Five Information Operations Trends to Watch

During his keynote speech at the April 13 Phoenix Challenge Conference, former Under Secretary of Defense for Intelligence Dr. Michael Vickers shared his assessment of the Top 5 Trends in Information Operations and their implications. One need only read news and journals (and not just exclusive to the IO community) to see these trends playing out across the globe.


  1. Information Operations (IO) is central to strategic (“Great Power”) competition, particularly with Russia and in China’s effort to displace the United States.
  2. The information space is dramatically expanded with social media.
  3. Polarization of the information sphere, putting democracies at a disadvantage.
  4. False/fake information proliferation.
  5. Application of technology (cyber, artificial intelligence/machine learning) to increase the power of IO.
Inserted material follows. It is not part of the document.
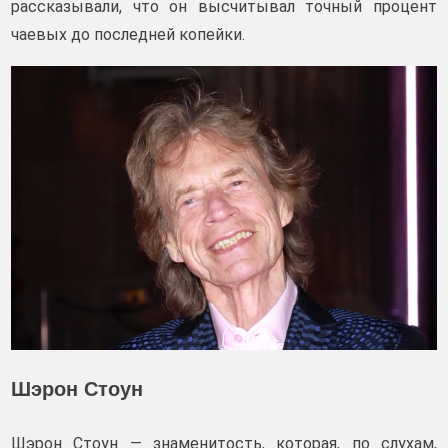
рассказывали, что он высчитывал точный процент
чаевых до последней копейки.
Шэрон Стоун
Шэрон Стоун — знаменитость, которая, по слухам,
Vickers also described the implications of those trends and the need to elevate information operations as a strategic threat and capability across the federal government. The strategic ascendance of IO will impact how we leverage kinetic and non-kinetic tools. Economic and technological competition will be the central determinants of the U.S. ability to retain power. Within the United States, IO needs more visibility at the level of the National Security Council (NSC). The Department of Defense must also respond, elevating the development and planning of IO capabilities and workforce development. And notably, Vickers recommended that IO be viewed as its own unique domain, rather than being combined with electronic warfare and cyber, as the U.S. military has done in recent years.
China has embraced the value of its presence in the information space. In “A Different Kind of Army: The Militarization of China’s Internet Trolls,” by Ryan Fedasiuk, the author details China’s efforts to employ public commentators and volunteers to control online public opinion. This blurring of the lines between civilian/public and military activity is nothing new but should be a consideration in U.S. strategic direction in IO.
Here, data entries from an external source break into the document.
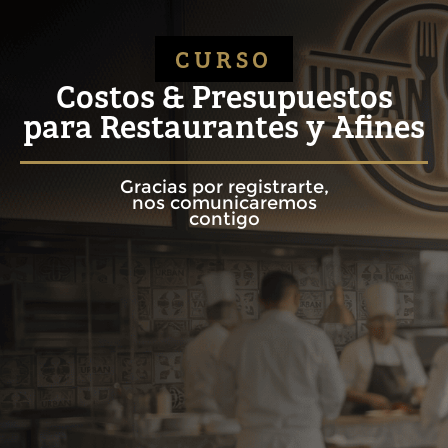
CURSO
Costos & Presupuestos
para Restaurantes y Afines
Gracias por registrarte,
nos comunicaremos
contigo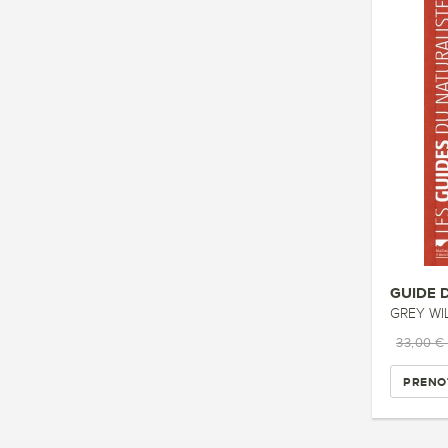
GREY WI
33,00 €
PRENO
On the technology front, a recent piece in Tech Crunch highlights a University of Washington study of how AI-generated synthetic imagery, or deepfakes, can be used to manipulate satellite imagery to produce “real-looking — but totally fake — overhead maps of cities.” The ability of this technology to produce maps of places where no satellite imagery exists could have both positive and negative implications, but we ought to be thinking about how to verify the authenticity of any map.
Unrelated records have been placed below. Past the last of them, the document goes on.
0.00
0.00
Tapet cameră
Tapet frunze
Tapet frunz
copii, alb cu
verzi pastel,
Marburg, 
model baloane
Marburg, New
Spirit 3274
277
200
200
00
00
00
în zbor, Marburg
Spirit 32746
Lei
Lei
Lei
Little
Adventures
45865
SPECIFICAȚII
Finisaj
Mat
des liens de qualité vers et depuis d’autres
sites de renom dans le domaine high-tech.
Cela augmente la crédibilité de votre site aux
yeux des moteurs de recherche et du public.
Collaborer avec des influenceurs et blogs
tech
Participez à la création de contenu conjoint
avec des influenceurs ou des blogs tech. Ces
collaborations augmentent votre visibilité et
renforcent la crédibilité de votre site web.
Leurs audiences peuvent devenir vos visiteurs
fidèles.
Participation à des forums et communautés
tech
These topics only scratch the surface when looking at how to address the trends Dr. Vickers identified during Phoenix Challenge. As the Information Professionals Association monitors these trends, we will help facilitate ongoing dialogue within the community, in the hopes of driving new priorities and solutions within the U.S. and in cooperation with partners and allies.


1 Response
  1. Michael Williams

    Dr. Vickers’ experience greatly informs his comments and he’s a great proponent. Based on experiences, I know DepSecDef Hicks will be a proponent and hope she will ensure the Under Sec for Policy keeps this mission are on the ‘front burner’ in development of military capabilities and in DoD strategy documents.